ERROR: the 84702-th line in your GTF file is extremely long (longer than 199999 bytes). The program cannot parse this line.

Which says that the 84702th line is too long for the program to read. I have no idea why a GTF entry would need to be that long, and it probably indicates that there is something wrong with the GTF file you are using. I don't see a GTF at NCBI and Google can't find it for me, so you will probably have to figure it out on your own, unless you can point to where you got it.

score 0 · Answer 2 · 2021-03-04

There is a GCF_000001735.4_TAIR10.1_genomic.gtf.gz from NCBI and, indeed, some of its lines are really long.

$ zcat GCF_000001735.4_TAIR10.1_genomic.gtf.gz|awk '{print length($0)}'|sort -n|tail
370728
370729
456810
456810
456810
457612
457612
457612
457619
457620

, so the longest line has 458k characters.
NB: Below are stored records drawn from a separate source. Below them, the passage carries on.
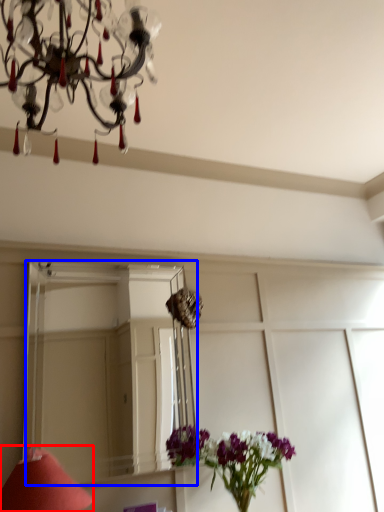 Question: Which object is further to the camera taking this photo, table lamp (highlighted by a red box) or mirror (highlighted by a blue box)?

Choices:
 (A) table lamp
 (B) mirror

Answer: (B) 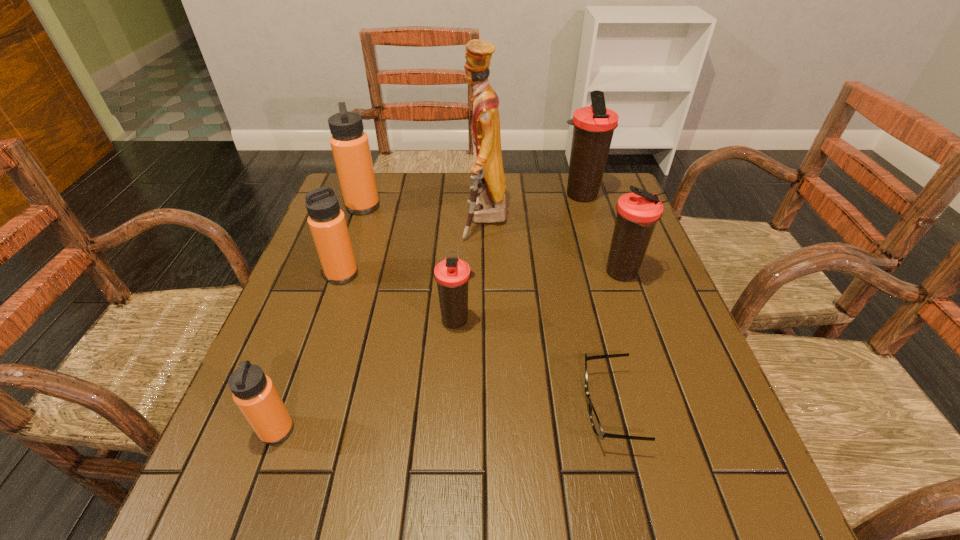 Locate which orange thermos bottle ranks second in proximity to the biggest orange thermos bottle. Please provide its 2D coordinates. Your answer should be formatted as a tuple, i.e. [(x, y)], where the tuple contains the x and y coordinates of a point satisfying the conditions above.

[(254, 393)] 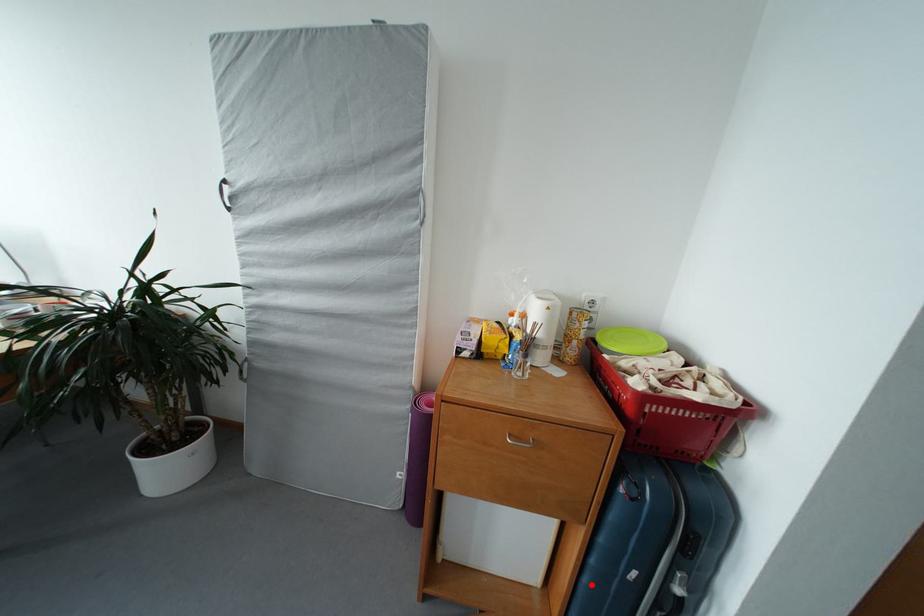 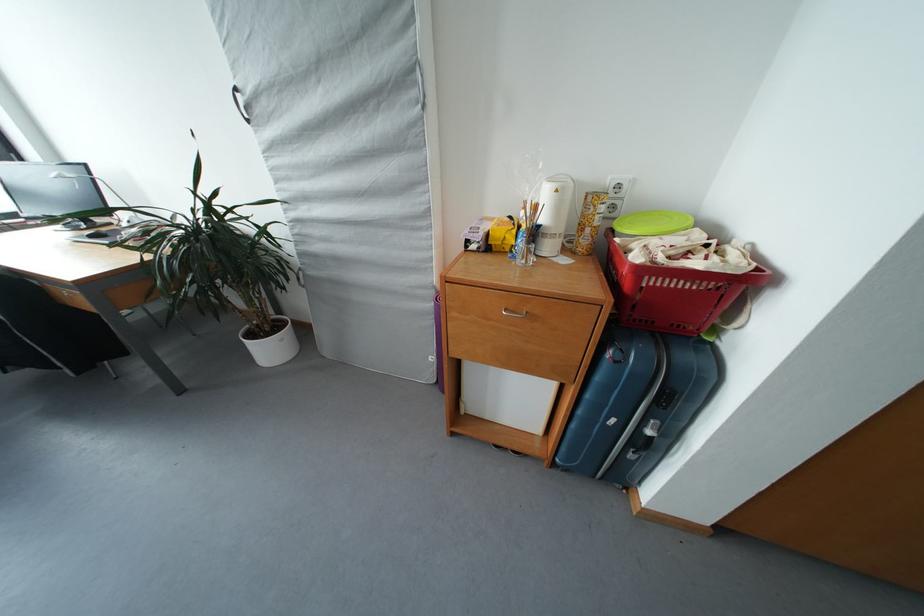 Question: I am providing you with two images of the same scene from different viewpoints. Given a red point in image1, look at the same physical point in image2. Is it:

Choices:
 (A) Closer to the viewpoint
 (B) Farther from the viewpoint

Answer: (B) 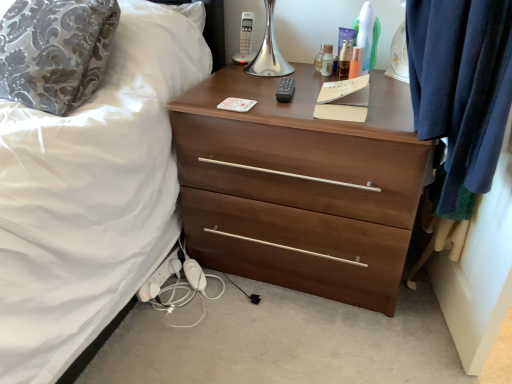 Question: From the image's perspective, does black plastic remote at center appear higher than clear plastic bottle at upper center, positioned as the 1th toiletry in left-to-right order?

Choices:
 (A) yes
 (B) no

Answer: (B)

Question: Does black plastic remote at center have a larger size compared to clear plastic bottle at upper center, positioned as the 1th toiletry in left-to-right order?

Choices:
 (A) no
 (B) yes

Answer: (B)

Question: Is black plastic remote at center to the left of clear plastic bottle at upper center, positioned as the 1th toiletry in left-to-right order, from the viewer's perspective?

Choices:
 (A) no
 (B) yes

Answer: (B)

Question: From a real-world perspective, is black plastic remote at center physically below clear plastic bottle at upper center, placed as the 4th toiletry when sorted from right to left?

Choices:
 (A) no
 (B) yes

Answer: (B)

Question: Is black plastic remote at center thinner than clear plastic bottle at upper center, positioned as the 1th toiletry in left-to-right order?

Choices:
 (A) no
 (B) yes

Answer: (A)

Question: Would you say brown wood chest of drawers at center is to the left or to the right of clear plastic bottle at upper center, placed as the 4th toiletry when sorted from right to left, in the picture?

Choices:
 (A) right
 (B) left

Answer: (B)

Question: From the image's perspective, is brown wood chest of drawers at center above or below clear plastic bottle at upper center, placed as the 4th toiletry when sorted from right to left?

Choices:
 (A) below
 (B) above

Answer: (A)

Question: Is brown wood chest of drawers at center inside or outside of clear plastic bottle at upper center, positioned as the 1th toiletry in left-to-right order?

Choices:
 (A) inside
 (B) outside

Answer: (B)

Question: Is point (293, 173) positioned closer to the camera than point (322, 56)?

Choices:
 (A) farther
 (B) closer

Answer: (B)

Question: Is translucent plastic bottles at upper right, which is the 2th toiletry in right-to-left order, wider or thinner than white plastic extension cord at lower left?

Choices:
 (A) thin
 (B) wide

Answer: (A)

Question: Is point (346, 44) closer or farther from the camera than point (179, 259)?

Choices:
 (A) closer
 (B) farther

Answer: (A)

Question: Choose the correct answer: Is translucent plastic bottles at upper right, the 3th toiletry in the left-to-right sequence, inside white plastic extension cord at lower left or outside it?

Choices:
 (A) inside
 (B) outside

Answer: (B)

Question: Is translucent plastic bottles at upper right, which is the 2th toiletry in right-to-left order, taller or shorter than white plastic extension cord at lower left?

Choices:
 (A) short
 (B) tall

Answer: (B)

Question: Considering their positions, is white plastic extension cord at lower left located in front of or behind clear plastic bottle at upper center, the third toiletry viewed from the right?

Choices:
 (A) front
 (B) behind

Answer: (A)

Question: From a real-world perspective, is white plastic extension cord at lower left positioned above or below clear plastic bottle at upper center, the third toiletry viewed from the right?

Choices:
 (A) above
 (B) below

Answer: (B) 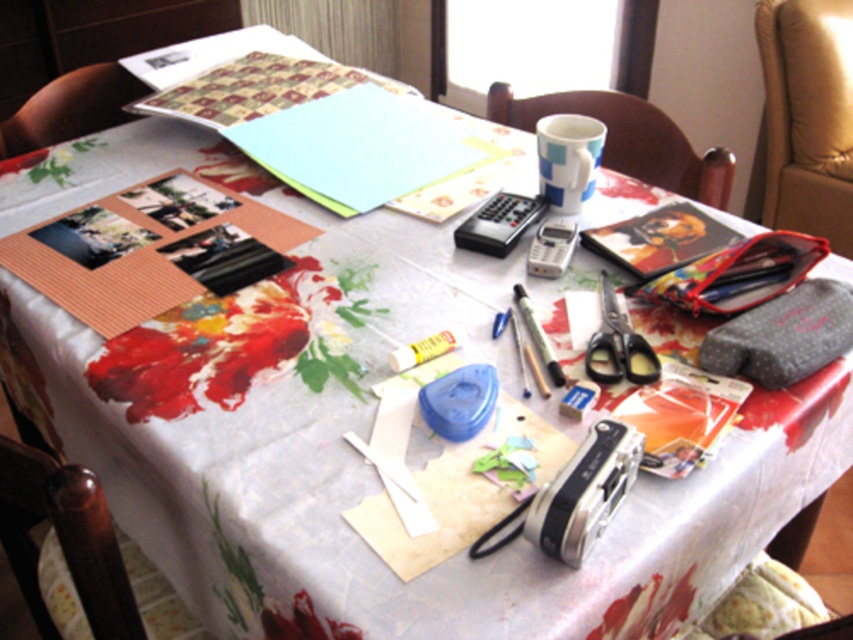 Based on the photo, who is shorter, blue and white ceramic mug at upper center or yellow matte glue stick at center?

yellow matte glue stick at center

Is point (596, 163) positioned in front of point (424, 348)?

No, (596, 163) is behind (424, 348).

Where is `blue and white ceramic mug at upper center`? The image size is (853, 640). blue and white ceramic mug at upper center is located at coordinates (567, 157).

Which is more to the right, wooden chair at upper center or silver metallic phone at center?

wooden chair at upper center is more to the right.

Is wooden chair at upper center shorter than silver metallic phone at center?

No, wooden chair at upper center is not shorter than silver metallic phone at center.

Is point (635, 163) farther from camera compared to point (573, 230)?

Yes, point (635, 163) is behind point (573, 230).

In order to click on wooden chair at upper center in this screenshot , I will do `click(627, 138)`.

Does leather at right have a greater width compared to wooden chair at upper center?

No.

Measure the distance between leather at right and wooden chair at upper center.

leather at right and wooden chair at upper center are 80.20 centimeters apart.

Which is in front, point (817, 212) or point (637, 97)?

Point (637, 97) is more forward.

At what (x,y) coordinates should I click in order to perform the action: click on leather at right. Please return your answer as a coordinate pair (x, y). The height and width of the screenshot is (640, 853). Looking at the image, I should click on (808, 116). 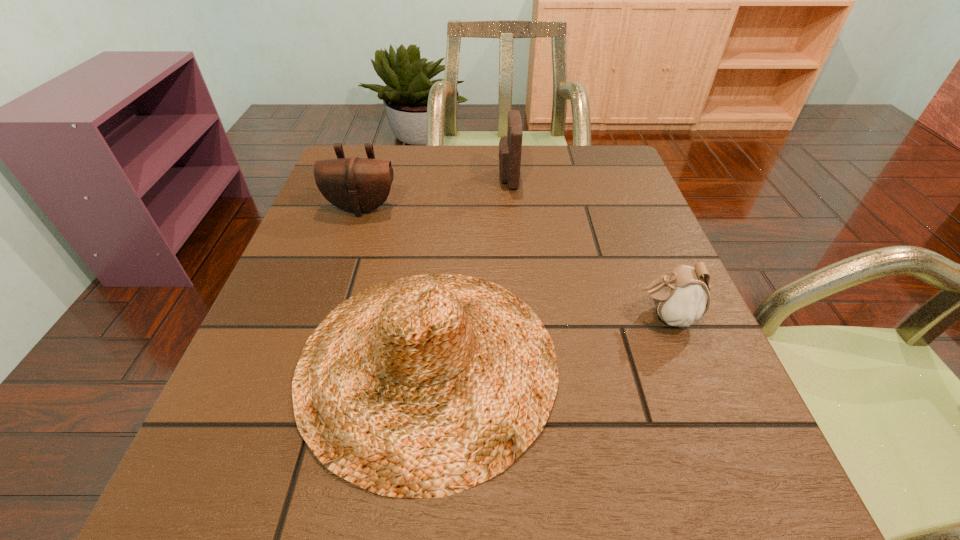 Where is `the second pouch from left to right`? the second pouch from left to right is located at coordinates (510, 146).

This screenshot has height=540, width=960. Identify the location of the farthest pouch. (510, 146).

Find the location of a particular element. Image resolution: width=960 pixels, height=540 pixels. the second farthest object is located at coordinates tap(358, 185).

This screenshot has width=960, height=540. Find the location of `the second farthest pouch`. the second farthest pouch is located at coordinates (358, 185).

Where is `sunhat`? The width and height of the screenshot is (960, 540). sunhat is located at coordinates (421, 387).

The height and width of the screenshot is (540, 960). I want to click on the rightmost pouch, so click(681, 297).

This screenshot has height=540, width=960. What are the coordinates of `the shortest object` in the screenshot? It's located at (681, 297).

Identify the location of vacant space located with an open flap on the farthest object. This screenshot has height=540, width=960. (478, 178).

This screenshot has height=540, width=960. What are the coordinates of `free space located with an open flap on the farthest object` in the screenshot? It's located at (408, 178).

The image size is (960, 540). I want to click on free spot located 0.210m with an open flap on the farthest object, so click(416, 178). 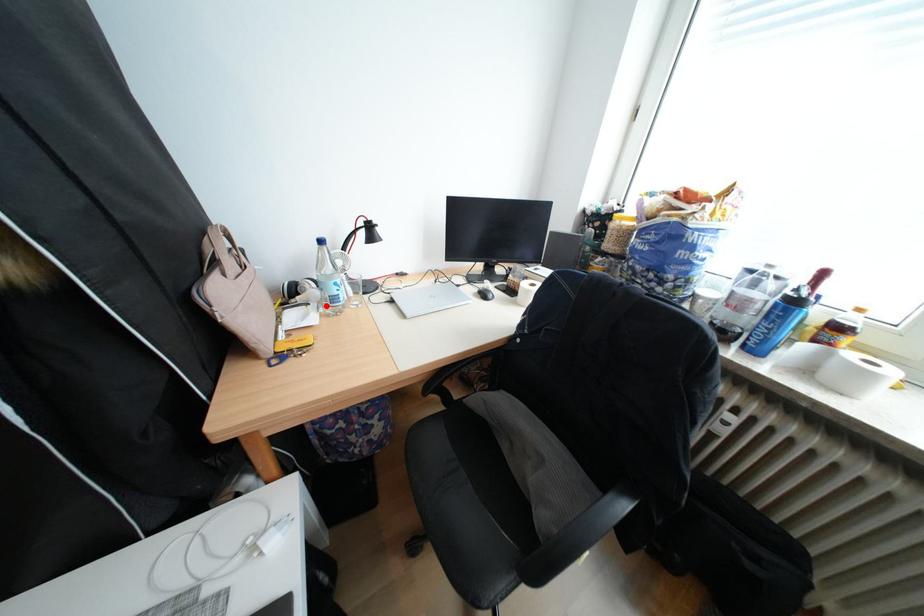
It is because the sources for inferring the annotations are listed in the GTF file, and sometime there can be tens of thousands of sources reported in a line of annotation. This sed command can remove the lists of sources from the GTF file:

$ cat GCF_000001735.4_TAIR10.1_genomic.gtf | sed 's/ inference ".*";//g' > GCF_000001735-shorter.GTF

, then you can use GCF_000001735-shorter.GTF in featureCounts. Meanwhile, the maximum length of lines will be increased to 1 million bytes in the next release version.